Problem statement
The pictures stay out; everything else in the entries below must be returned exactly.

··· Data for the task

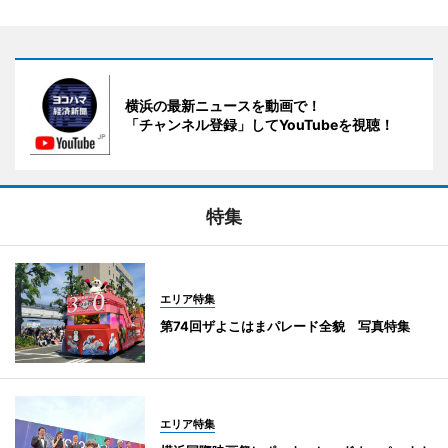
横浜の最新ニュースを動画で！
「チャンネル登録」してYouTubeを視聴！
特集
エリア特集
第74回ザよこはまパレード全貌 写真特集
エリア特集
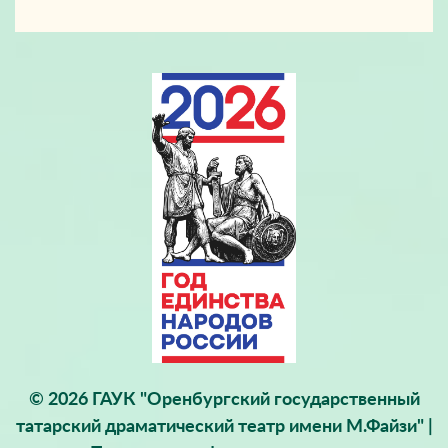
© 2026 ГАУК "Оренбургский государственный
татарский драматический театр имени М.Файзи" |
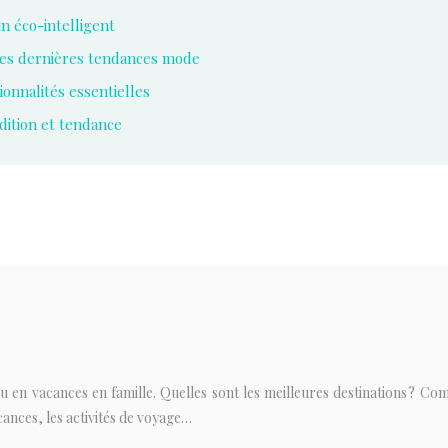
n éco-intelligent
 les dernières tendances mode
ionnalités essentielles
adition et tendance
 en vacances en famille. Quelles sont les meilleures destinations ? Com
acances, les activités de voyage…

······

Exercise output
横浜の最新ニュースを動画で！
「チャンネル登録」してYouTubeを視聴！
特集
エリア特集
第74回ザよこはまパレード全貌 写真特集
エリア特集
© 2026 ГАУК "Оренбургский государственный
татарский драматический театр имени М.Файзи" |
n éco-intelligent
 les dernières tendances mode
ionnalités essentielles
adition et tendance
 en vacances en famille. Quelles sont les meilleures destinations ? Com
acances, les activités de voyage…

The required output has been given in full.